The novel opens with one such first-contact meeting, between Dalton and a group of creatures called minarchs. Via a translation device, Dalton is able to communicate with the minarchs, and we learn that he's not the first to contact them. Just days prior, a "stickman" from Unity's rival colonization company, known as "the Assembly", had visited, and the novel becomes a competition between Dalton and the stickman to determine who can best befriend the minarchs and secure the planet for their respective group.
When Dalton, Neera, and the stickman—who comes to be known as Breaker—are temporarily stranded on the planet, the stakes are raised. While the off-planet visitors may be more technologically advanced, the minarchs have a natural predatory advantage over the humans. The minarchs are "considerably bigger than a human...with a half-dozen armored legs, a segmented, tapering body that ends in a wickedly barbed tail, and an insectile head topped by a predator's forward-facing eyes." Add in that stickmen are even more lethal, a group used as "the Assembly's shock troops" and notorious for being killing machines, and Dalton is at constant risk of death and dismemberment.

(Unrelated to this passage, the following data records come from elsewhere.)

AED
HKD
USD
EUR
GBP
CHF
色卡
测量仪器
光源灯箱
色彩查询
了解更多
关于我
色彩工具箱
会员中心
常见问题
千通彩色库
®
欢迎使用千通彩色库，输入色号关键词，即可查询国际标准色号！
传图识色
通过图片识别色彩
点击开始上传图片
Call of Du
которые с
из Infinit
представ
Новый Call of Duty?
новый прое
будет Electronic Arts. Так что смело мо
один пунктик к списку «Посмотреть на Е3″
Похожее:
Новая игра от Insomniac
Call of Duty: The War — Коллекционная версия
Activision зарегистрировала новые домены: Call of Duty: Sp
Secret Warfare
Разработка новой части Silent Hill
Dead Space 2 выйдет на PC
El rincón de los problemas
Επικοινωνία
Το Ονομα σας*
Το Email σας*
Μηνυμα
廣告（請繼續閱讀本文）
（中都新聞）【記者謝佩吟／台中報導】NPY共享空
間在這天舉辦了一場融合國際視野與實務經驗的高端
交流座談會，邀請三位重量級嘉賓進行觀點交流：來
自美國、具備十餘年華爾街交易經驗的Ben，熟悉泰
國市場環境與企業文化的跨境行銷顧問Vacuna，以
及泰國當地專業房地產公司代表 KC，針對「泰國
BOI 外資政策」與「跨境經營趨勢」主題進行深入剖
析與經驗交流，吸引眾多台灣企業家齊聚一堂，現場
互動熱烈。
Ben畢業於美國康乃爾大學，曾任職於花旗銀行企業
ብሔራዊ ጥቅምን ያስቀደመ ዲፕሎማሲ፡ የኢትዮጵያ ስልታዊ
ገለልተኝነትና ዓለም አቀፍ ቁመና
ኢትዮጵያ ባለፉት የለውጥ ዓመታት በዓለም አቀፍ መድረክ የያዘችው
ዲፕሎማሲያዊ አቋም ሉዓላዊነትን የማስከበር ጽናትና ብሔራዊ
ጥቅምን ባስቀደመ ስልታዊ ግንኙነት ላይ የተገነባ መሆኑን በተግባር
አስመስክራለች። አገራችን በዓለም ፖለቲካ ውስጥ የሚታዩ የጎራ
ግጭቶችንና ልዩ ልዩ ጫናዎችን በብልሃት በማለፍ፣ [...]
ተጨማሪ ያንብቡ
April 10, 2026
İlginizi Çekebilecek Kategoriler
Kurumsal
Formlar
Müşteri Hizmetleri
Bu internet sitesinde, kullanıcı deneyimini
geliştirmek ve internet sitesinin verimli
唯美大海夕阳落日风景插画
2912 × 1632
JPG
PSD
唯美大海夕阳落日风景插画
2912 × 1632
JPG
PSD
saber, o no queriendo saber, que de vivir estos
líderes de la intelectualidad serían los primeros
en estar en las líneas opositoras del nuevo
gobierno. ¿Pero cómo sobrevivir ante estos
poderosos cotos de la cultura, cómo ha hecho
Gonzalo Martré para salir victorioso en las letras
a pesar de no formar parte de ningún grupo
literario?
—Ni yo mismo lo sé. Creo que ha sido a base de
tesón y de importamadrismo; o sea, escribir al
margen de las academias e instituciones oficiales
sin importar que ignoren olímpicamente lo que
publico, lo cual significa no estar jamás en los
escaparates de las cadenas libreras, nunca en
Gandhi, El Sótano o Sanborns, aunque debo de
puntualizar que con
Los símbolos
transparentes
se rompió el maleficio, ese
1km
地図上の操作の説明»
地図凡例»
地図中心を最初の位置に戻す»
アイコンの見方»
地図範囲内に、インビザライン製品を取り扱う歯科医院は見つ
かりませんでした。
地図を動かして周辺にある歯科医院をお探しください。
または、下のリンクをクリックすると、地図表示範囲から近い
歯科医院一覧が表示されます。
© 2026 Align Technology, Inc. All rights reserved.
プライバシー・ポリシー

Against that backdrop Ashton builds a scenario in which Dalton must unravel the internal politics of the minarch society, while keeping himself alive and also keeping alive the hope that he can preserve the relationship for Unity. While the situation is perilous, the tone is somewhat jocular (not dissimilar to what we saw in Ashton's Mickey 7 novels), and so the level of white-knuckling is kept to a minimum. However, despite the potential for layers of palace politics, there's not a tremendous amount of mystery or plotting in the novel. The most interesting wrinkles come when Dalton's translation device struggles with certain parts of the minarchs' and stickman's language, leaving critical holes in Dalton's understanding of what those species are actually saying to him. The margin for error is already slim given the complexity of understanding nuances of a new society, and omitting key concepts as "<UNTRANSLATED>" adds an extra layer of stress to Dalton's mission. It's also a low-effort way to build in some misdirection, and one that Ashton employed a bit too often as a crutch when needing to manipulate a situation.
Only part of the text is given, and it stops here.